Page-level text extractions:
■ ■ ■ ■ ■ ■ ■
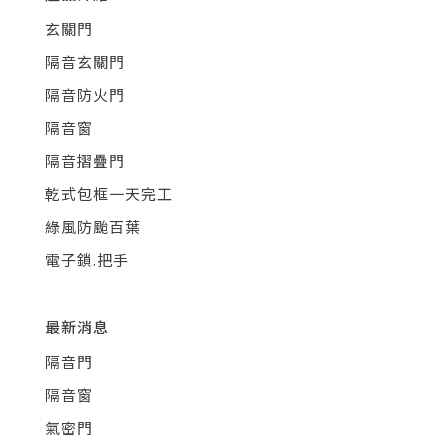
玄關門
隔音玄關門
隔音防火門
隔音窗
隔音摺疊門
乾式包框一天完工
綠風防颱百葉
電子鎖.把手
最新消息
隔音門
隔音窗
氣密門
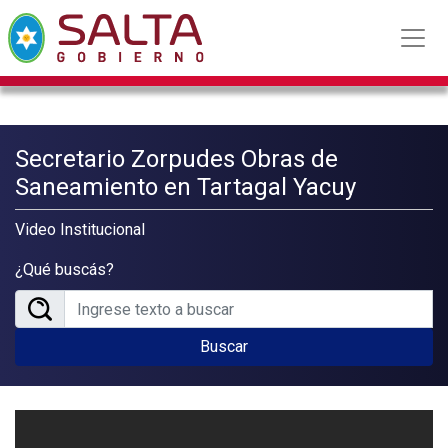
Secretario Zorpudes Obras de
Saneamiento en Tartagal Yacuy
Video Institucional
¿Qué buscás?
Buscar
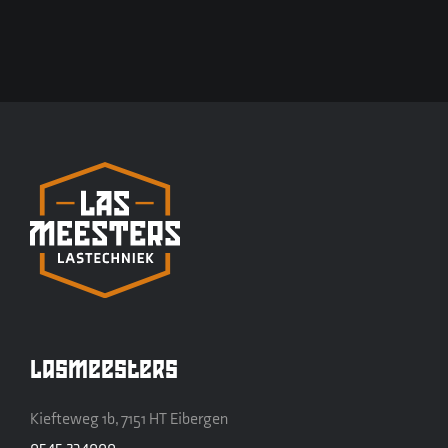
Lasmeesters
Kiefteweg 1b, 7151 HT Eibergen
0545 234000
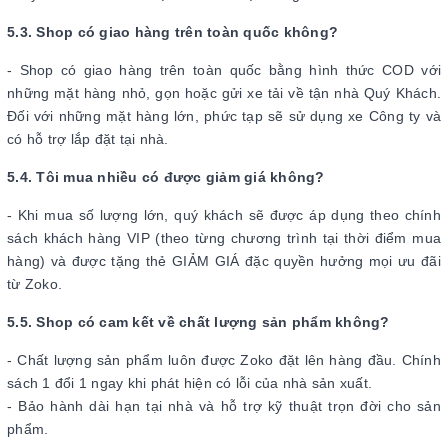
5.3. Shop có giao hàng trên toàn quốc không?
- Shop có giao hàng trên toàn quốc bằng hình thức COD với
những mặt hàng nhỏ, gọn hoặc gửi xe tải về tận nhà Quý Khách.
Đối với những mặt hàng lớn, phức tạp sẽ sử dụng xe Công ty và
có hỗ trợ lắp đặt tại nhà.
5.4. Tôi mua nhiều có được giảm giá không?
- Khi mua số lượng lớn, quý khách sẽ được áp dụng theo chính
sách khách hàng VIP (theo từng chương trình tại thời điểm mua
hàng) và được tặng thẻ GIẢM GIÁ đặc quyền hưởng mọi ưu đãi
từ Zoko.
5.5. Shop có cam kết về chất lượng sản phẩm không?
- Chất lượng sản phẩm luôn được Zoko đặt lên hàng đầu. Chính
sách 1 đổi 1 ngay khi phát hiện có lỗi của nhà sản xuất.
- Bảo hành dài hạn tại nhà và hỗ trợ kỹ thuật trọn đời cho sản
phẩm.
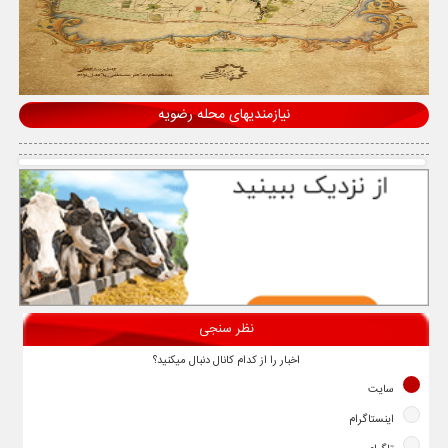
نیازمندیهای محله رضویه
نظر سنجی
اخبار را از کدام کانال دنبال میکنید؟
سایت
اینستاگرام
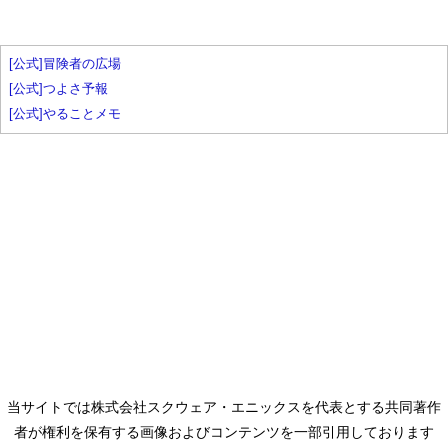
[公式]冒険者の広場
[公式]つよさ予報
[公式]やることメモ
当サイトでは株式会社スクウェア・エニックスを代表とする共同著作
者が権利を保有する画像およびコンテンツを一部引用しております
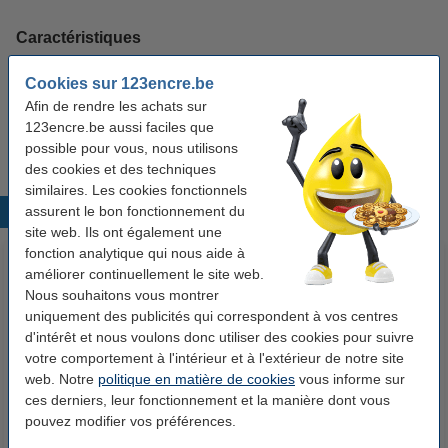
Caractéristiques
Cookies sur 123encre.be
Volume:
378 ml
Afin de rendre les achats sur
Caractéristique:
multipack
123encre.be aussi faciles que
possible pour vous, nous utilisons
des cookies et des techniques
similaires. Les cookies fonctionnels
assurent le bon fonctionnement du
Produits populaires
site web. Ils ont également une
fonction analytique qui nous aide à
améliorer continuellement le site web.
Nous souhaitons vous montrer
uniquement des publicités qui correspondent à vos centres
d'intérêt et nous voulons donc utiliser des cookies pour suivre
votre comportement à l'intérieur et à l'extérieur de notre site
web. Notre
politique en matière de cookies
vous informe sur
ces derniers, leur fonctionnement et la manière dont vous
123encre papier d'impression 1
Epson T6716 boîte de
pouvez modifier vos préférences.
boîte de 2500 feuilles A4 - 80
maintenance (marque
g/m²
123encre)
■ ■ ■ ■ ■ ■ ■
▸ Assignment
With the pictures excluded, the records are to be reproduced exactly.

▸ Solution
玄關門
隔音玄關門
隔音防火門
隔音窗
隔音摺疊門
乾式包框一天完工
綠風防颱百葉
電子鎖.把手
最新消息
隔音門
隔音窗
氣密門
Secretario Zorpudes Obras de
Saneamiento en Tartagal Yacuy
Video Institucional
¿Qué buscás?
Buscar
Lasmeesters
Kiefteweg 1b, 7151 HT Eibergen
0545 234000
5.3. Shop có giao hàng trên toàn quốc không?
- Shop có giao hàng trên toàn quốc bằng hình thức COD với
những mặt hàng nhỏ, gọn hoặc gửi xe tải về tận nhà Quý Khách.
Đối với những mặt hàng lớn, phức tạp sẽ sử dụng xe Công ty và
có hỗ trợ lắp đặt tại nhà.
5.4. Tôi mua nhiều có được giảm giá không?
- Khi mua số lượng lớn, quý khách sẽ được áp dụng theo chính
sách khách hàng VIP (theo từng chương trình tại thời điểm mua
hàng) và được tặng thẻ GIẢM GIÁ đặc quyền hưởng mọi ưu đãi
từ Zoko.
5.5. Shop có cam kết về chất lượng sản phẩm không?
- Chất lượng sản phẩm luôn được Zoko đặt lên hàng đầu. Chính
sách 1 đổi 1 ngay khi phát hiện có lỗi của nhà sản xuất.
- Bảo hành dài hạn tại nhà và hỗ trợ kỹ thuật trọn đời cho sản
phẩm.
نیازمندیهای محله رضویه
نظر سنجی
اخبار را از کدام کانال دنبال میکنید؟
سایت
اینستاگرام
[公式]冒険者の広場
[公式]つよさ予報
[公式]やることメモ
当サイトでは株式会社スクウェア・エニックスを代表とする共同著作
者が権利を保有する画像およびコンテンツを一部引用しております
Caractéristiques
Cookies sur 123encre.be
Volume:
378 ml
Afin de rendre les achats sur
Caractéristique:
multipack
123encre.be aussi faciles que
possible pour vous, nous utilisons
des cookies et des techniques
similaires. Les cookies fonctionnels
assurent le bon fonctionnement du
Produits populaires
site web. Ils ont également une
fonction analytique qui nous aide à
améliorer continuellement le site web.
Nous souhaitons vous montrer
uniquement des publicités qui correspondent à vos centres
d'intérêt et nous voulons donc utiliser des cookies pour suivre
votre comportement à l'intérieur et à l'extérieur de notre site
web. Notre
politique en matière de cookies
vous informe sur
ces derniers, leur fonctionnement et la manière dont vous
123encre papier d'impression 1
Epson T6716 boîte de
pouvez modifier vos préférences.
boîte de 2500 feuilles A4 - 80
maintenance (marque
g/m²
123encre)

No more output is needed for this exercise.